600  

You could do it like that:

你可以这样做:

File folder = new File("your/path");
File[] listOfFiles = folder.listFiles();

    for (int i = 0; i < listOfFiles.length; i++) {
      if (listOfFiles[i].isFile()) {
        System.out.println("File " + listOfFiles[i].getName());
      } else if (listOfFiles[i].isDirectory()) {
        System.out.println("Directory " + listOfFiles[i].getName());
      }
    }

Do you want to only get JPEG files or all files?

您希望只获取JPEG文件或所有文件吗?

106  

Create a File object, passing the directory path to the constructor. Use the listFiles() to retrieve an array of File objects for each file in the directory, and then call the getName() method to get the filename.
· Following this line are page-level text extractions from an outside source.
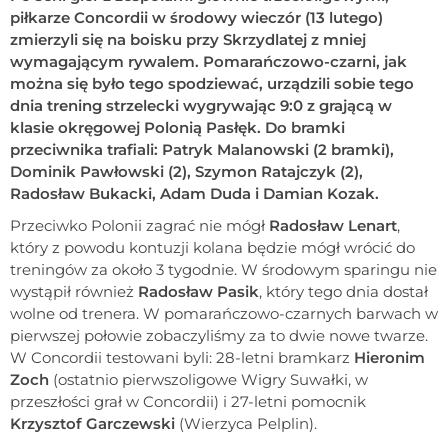
piłkarze Concordii w środowy wieczór (13 lutego)
zmierzyli się na boisku przy Skrzydlatej z mniej
wymagającym rywalem. Pomarańczowo-czarni, jak
można się było tego spodziewać, urządzili sobie tego
dnia trening strzelecki wygrywając 9:0 z grającą w
klasie okręgowej Polonią Pasłęk. Do bramki
przeciwnika trafiali: Patryk Malanowski (2 bramki),
Dominik Pawłowski (2), Szymon Ratajczyk (2),
Radosław Bukacki, Adam Duda i Damian Kozak.
Przeciwko Polonii zagrać nie mógł
Radosław Lenart
,
który z powodu kontuzji kolana będzie mógł wrócić do
treningów za około 3 tygodnie. W środowym sparingu nie
wystąpił również
Radosław Pasik
, który tego dnia dostał
wolne od trenera. W pomarańczowo-czarnych barwach w
pierwszej połowie zobaczyliśmy za to dwie nowe twarze.
W Concordii testowani byli: 28-letni bramkarz
Hieronim
Zoch
(ostatnio pierwszoligowe Wigry Suwałki, w
przeszłości grał w Concordii) i 27-letni pomocnik
Krzysztof Garczewski
(Wierzyca Pelplin).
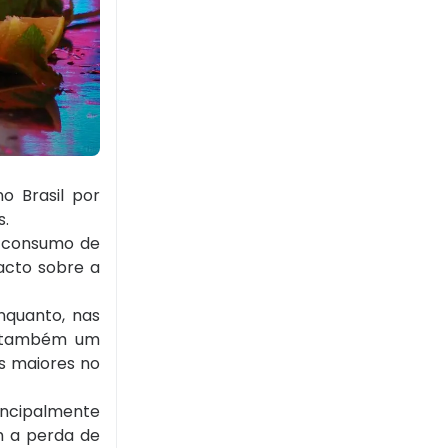
o Brasil por
s.
o consumo de
acto sobre a
nquanto, nas
la também um
s maiores no
rincipalmente
em a perda de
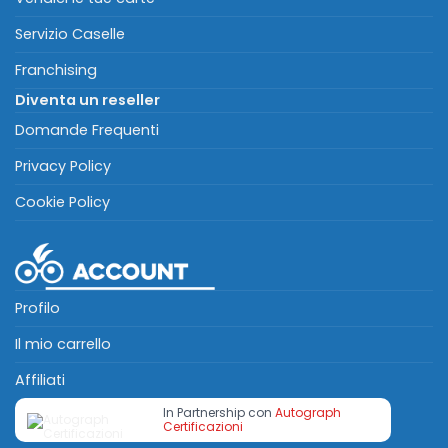
Servizio Caselle
Franchising
Diventa un reseller
Domande Frequenti
Privacy Policy
Cookie Policy
Profilo
Il mio carrello
Affiliati
In Partnership con
Autograph
Certificazioni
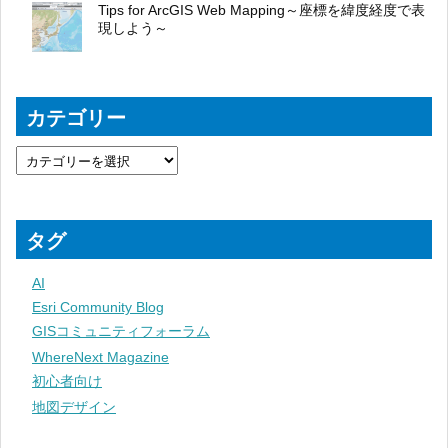
Tips for ArcGIS Web Mapping～座標を緯度経度で表
現しよう～
カテゴリー
タグ
AI
Esri Community Blog
GISコミュニティフォーラム
WhereNext Magazine
初心者向け
地図デザイン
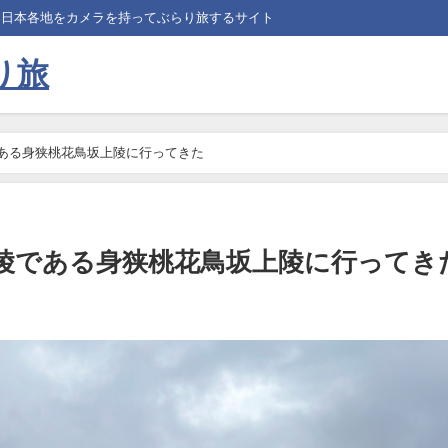
、日本各地をカメラを持ってぶらり旅するサイト
り旅
である身狭桃花鳥坂上陵に行ってきた
御陵である身狭桃花鳥坂上陵に行ってき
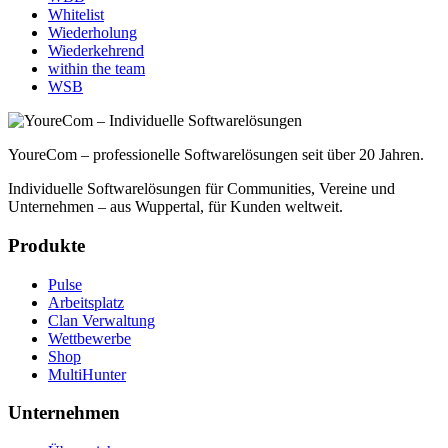
Whitelist
Wiederholung
Wiederkehrend
within the team
WSB
YoureCom – professionelle Softwarelösungen seit über 20 Jahren.
Individuelle Softwarelösungen für Communities, Vereine und
Unternehmen – aus Wuppertal, für Kunden weltweit.
Produkte
Pulse
Arbeitsplatz
Clan Verwaltung
Wettbewerbe
Shop
MultiHunter
Unternehmen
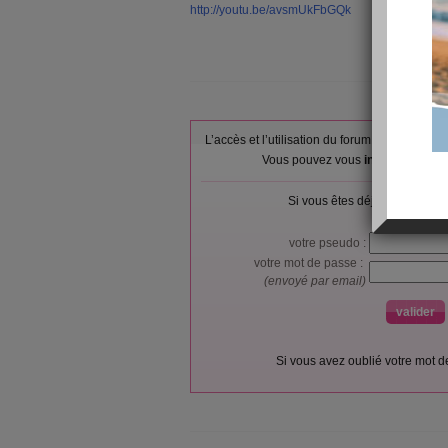
http://youtu.be/avsmUkFbGQk
L’accès et l’utilisation du forum sont réser
Vous pouvez vous
inscrire gratu
Si vous êtes déjà membre, co
votre pseudo :
votre mot de passe :
(envoyé par email)
Si vous avez oublié votre mot 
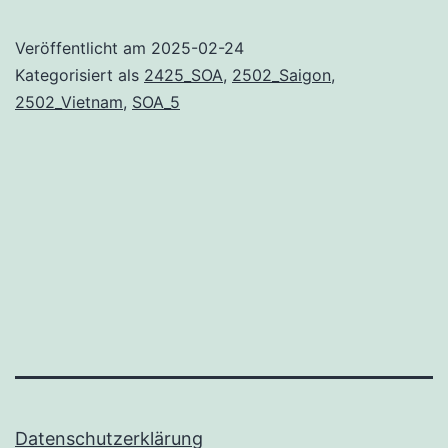
–
Ho
Veröffentlicht am
2025-02-24
Chi
Kategorisiert als
2425_SOA
,
2502_Saigon
,
Minh
2502_Vietnam
,
SOA_5
City
Datenschutzerklärung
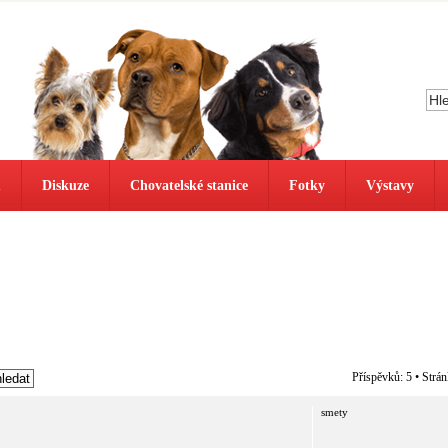
ů
Diskuze
Chovatelské stanice
Fotky
Výstavy
Příspěvků: 5 • Strá
smety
创建一个文件对象，将目录路径传递给构造函数。使用listFiles()检索目录中每个文件的文件对象数组，然后调用getName()方法获取文件名。

List<String> results = new ArrayList<String>();


File[] files = new File("/path/to/the/directory").listFiles();
//If this pathname does not denote a directory, then listFiles() returns null. 

for (File file : files) {
    if (file.isFile()) {
        results.add(file.getName());
    }
}

54  

Here's how to look in the documentation.

下面是如何查看文档。

First, you're dealing with IO, so look in the java.io package.

首先，您正在处理IO，所以请查看java。io包。

There are two classes that look interesting: FileFilter and FileNameFilter. When I clicked on the first, it showed me that there was a a listFiles() method in the File class. And the documentation for that method says:

有两个类看起来很有趣:FileFilter和FileNameFilter。当我单击第一个时，它显示在File类中有一个listFiles()方法。这个方法的文档说

Returns an array of abstract pathnames denoting the files in the directory denoted by this abstract pathname.

返回一个抽象路径名数组，该抽象路径名表示目录中的文件。

Scrolling up in the File JavaDoc, I see the constructors. And that's really all I need to be able to create a File instance and call listFiles() on it. Scrolling still further, I can see some information about how files are named in different operating systems.

在JavaDoc文件中向上滚动，我看到了构造函数。这就是我创建文件实例和调用listFiles()的全部需要。继续滚动，我可以看到关于在不同操作系统中如何命名文件的一些信息。